* **Directions**
Copy every entry verbatim and skip the pictures.

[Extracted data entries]
-------
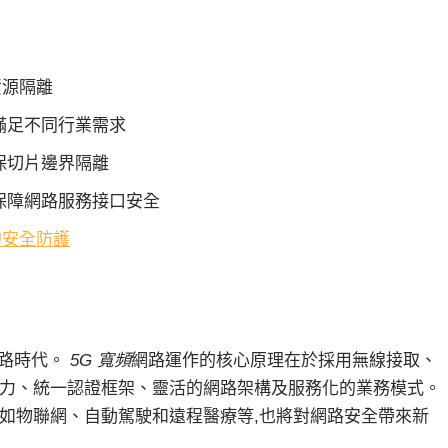
資源隔離
滿足不同行業需求
保切片邊界隔離
保障網路服務接口安全
的安全防護
網路時代。
5G 寬頻
網路運作的核心原理在於採用無線接取、
能力、統一認證框架、靈活的網路架構及服務化的業務模式。
,如物聯網、自動駕駛和遠程醫療等,也將對網路安全帶來新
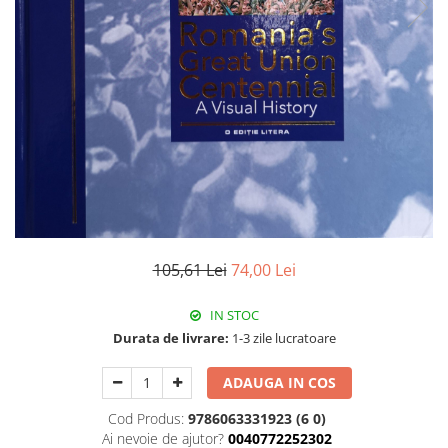
105,61 Lei
74,00 Lei
IN STOC
Durata de livrare:
1-3 zile lucratoare
ADAUGA IN COS
Cod Produs:
9786063331923 (6 0)
Ai nevoie de ajutor?
0040772252302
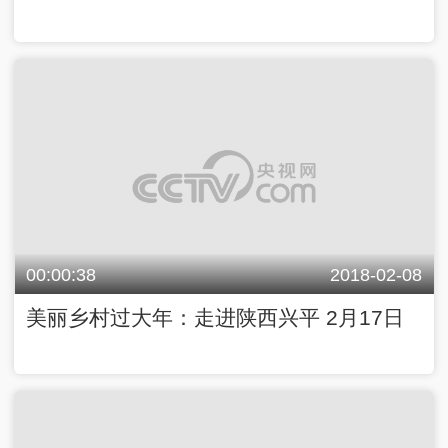
00:00:38
2018-02-08
美丽乡村过大年：走进陕西兴平 2月17日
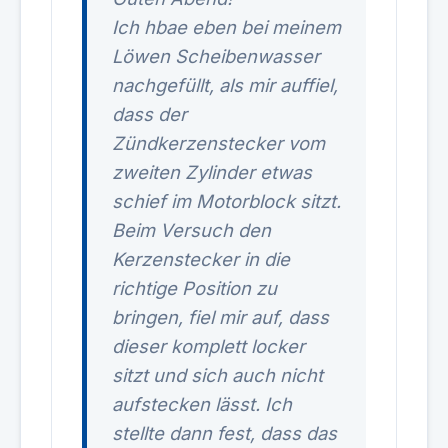
Ich hbae eben bei meinem
Löwen Scheibenwasser
nachgefüllt, als mir auffiel,
dass der
Zündkerzenstecker vom
zweiten Zylinder etwas
schief im Motorblock sitzt.
Beim Versuch den
Kerzenstecker in die
richtige Position zu
bringen, fiel mir auf, dass
dieser komplett locker
sitzt und sich auch nicht
aufstecken lässt. Ich
stellte dann fest, dass das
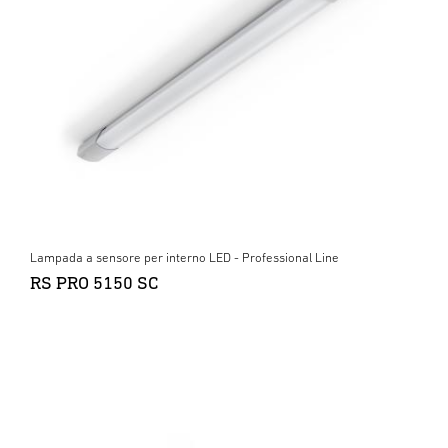
Lampada a sensore per interno LED - Professional Line
RS PRO 5150 SC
-------
* **Task response**
資源隔離
滿足不同行業需求
保切片邊界隔離
保障網路服務接口安全
的安全防護
網路時代。
5G 寬頻
網路運作的核心原理在於採用無線接取、
能力、統一認證框架、靈活的網路架構及服務化的業務模式。
,如物聯網、自動駕駛和遠程醫療等,也將對網路安全帶來新
105,61 Lei
74,00 Lei
IN STOC
Durata de livrare:
1-3 zile lucratoare
ADAUGA IN COS
Cod Produs:
9786063331923 (6 0)
Ai nevoie de ajutor?
0040772252302
00:00:38
2018-02-08
美丽乡村过大年：走进陕西兴平 2月17日
Ich hbae eben bei meinem
Löwen Scheibenwasser
nachgefüllt, als mir auffiel,
dass der
Zündkerzenstecker vom
zweiten Zylinder etwas
schief im Motorblock sitzt.
Beim Versuch den
Kerzenstecker in die
richtige Position zu
bringen, fiel mir auf, dass
dieser komplett locker
sitzt und sich auch nicht
aufstecken lässt. Ich
stellte dann fest, dass das
Lampada a sensore per interno LED - Professional Line
RS PRO 5150 SC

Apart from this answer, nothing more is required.